Aggregated benchmark scores for 44 open-weight code models — HumanEval, LiveCodeBench, and SWE-bench Verified — compiled from original papers and third-party evaluations.
The frontier has bifurcated. A small cluster of MoE-architecture models — Kimi K2.5, Qwen3-Coder-480B, and Devstral 2 — now dominate real-world agent tasks (SWE-bench Verified), while dense models max out the saturated HumanEval benchmark. HumanEval scores above 90% no longer differentiate models meaningfully.
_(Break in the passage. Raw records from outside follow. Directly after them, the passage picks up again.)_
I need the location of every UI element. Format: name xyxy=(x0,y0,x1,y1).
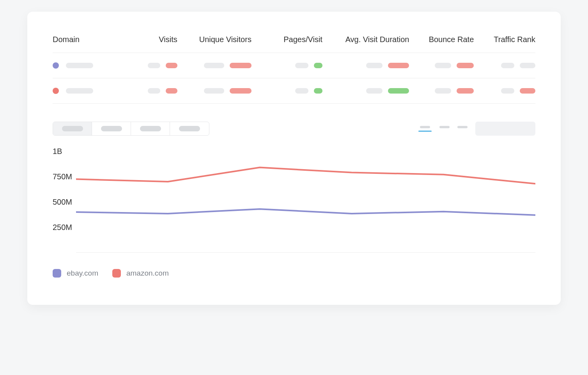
granularity-tab-2[interactable] xyxy=(439,126,450,128)
placeholder-bar xyxy=(204,88,224,94)
placeholder-bar xyxy=(148,88,160,94)
placeholder-bar xyxy=(295,63,308,68)
placeholder-bar xyxy=(501,88,514,94)
segment-1[interactable] xyxy=(53,122,92,135)
y-axis-labels: 250M500M750M1B xyxy=(53,151,76,253)
placeholder-bar xyxy=(66,88,93,94)
table-row[interactable] xyxy=(53,78,535,104)
trend-bar xyxy=(314,88,322,94)
trend-bar xyxy=(230,88,251,94)
cell-domain xyxy=(53,88,125,94)
table-row[interactable] xyxy=(53,53,535,78)
cell-metric xyxy=(295,88,322,94)
placeholder-bar xyxy=(366,63,383,68)
cell-metric xyxy=(204,88,251,94)
granularity-tabs xyxy=(418,126,468,132)
legend-item-ebay[interactable]: ebay.com xyxy=(53,269,98,278)
placeholder-bar xyxy=(435,63,451,68)
cell-metric xyxy=(435,88,474,94)
th-traffic-rank: Traffic Rank xyxy=(494,35,535,44)
legend-item-amazon[interactable]: amazon.com xyxy=(112,269,169,278)
granularity-tab-3[interactable] xyxy=(457,126,468,128)
placeholder-bar xyxy=(204,63,224,68)
metrics-table: Domain Visits Unique Visitors Pages/Visi… xyxy=(53,35,535,104)
cell-metric xyxy=(148,63,177,68)
th-bounce-rate: Bounce Rate xyxy=(429,35,474,44)
trend-bar xyxy=(388,88,409,94)
th-unique-visitors: Unique Visitors xyxy=(199,35,251,44)
placeholder-bar xyxy=(66,63,93,68)
placeholder-bar xyxy=(148,63,160,68)
trend-bar xyxy=(457,63,474,68)
chart-legend: ebay.com amazon.com xyxy=(53,269,535,278)
cell-domain xyxy=(53,62,125,69)
domain-color-dot xyxy=(53,62,59,69)
cell-metric xyxy=(435,63,474,68)
placeholder-bar xyxy=(366,88,383,94)
date-range-selector[interactable] xyxy=(475,122,535,136)
chart-plot-area xyxy=(76,151,535,253)
th-avg-visit-duration: Avg. Visit Duration xyxy=(345,35,409,44)
analytics-card: Domain Visits Unique Visitors Pages/Visi… xyxy=(27,12,561,305)
legend-label: amazon.com xyxy=(126,269,169,278)
cell-metric xyxy=(501,88,535,94)
th-visits: Visits xyxy=(159,35,177,44)
cell-metric xyxy=(366,88,409,94)
segment-4[interactable] xyxy=(170,122,209,135)
y-axis-tick-label: 500M xyxy=(53,198,72,207)
granularity-tab-1[interactable] xyxy=(418,126,432,132)
placeholder-bar xyxy=(501,63,514,68)
trend-bar xyxy=(388,63,409,68)
th-pages-visit: Pages/Visit xyxy=(283,35,322,44)
table-header-row: Domain Visits Unique Visitors Pages/Visi… xyxy=(53,35,535,53)
cell-metric xyxy=(204,63,251,68)
trend-bar xyxy=(230,63,251,68)
cell-metric xyxy=(295,63,322,68)
chart-controls xyxy=(53,122,535,136)
legend-swatch xyxy=(112,269,121,278)
placeholder-bar xyxy=(295,88,308,94)
legend-swatch xyxy=(53,269,61,278)
cell-metric xyxy=(148,88,177,94)
chart-series-line xyxy=(76,168,535,184)
line-chart: 250M500M750M1B xyxy=(53,151,535,253)
th-domain: Domain xyxy=(53,35,125,44)
y-axis-tick-label: 1B xyxy=(53,147,62,156)
trend-bar xyxy=(520,63,535,68)
trend-bar xyxy=(457,88,474,94)
y-axis-tick-label: 250M xyxy=(53,223,72,232)
table-body xyxy=(53,53,535,104)
metric-segmented-control xyxy=(53,122,209,136)
cell-metric xyxy=(501,63,535,68)
placeholder-bar xyxy=(435,88,451,94)
domain-color-dot xyxy=(53,88,59,94)
cell-metric xyxy=(366,63,409,68)
segment-2[interactable] xyxy=(92,122,131,135)
trend-bar xyxy=(314,63,322,68)
y-axis-tick-label: 750M xyxy=(53,172,72,181)
legend-label: ebay.com xyxy=(67,269,98,278)
trend-bar xyxy=(166,63,177,68)
chart-series-line xyxy=(76,209,535,215)
trend-bar xyxy=(520,88,535,94)
trend-bar xyxy=(166,88,177,94)
segment-3[interactable] xyxy=(131,122,170,135)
LiveCodeBench is the new standard. Only 12 of 44 models report LiveCodeBench scores, but it is now the primary discriminator for frontier models. The gap between Kimi K2.5 (85.0 LCB) and the next open-weight model reveals how quickly the ceiling is rising.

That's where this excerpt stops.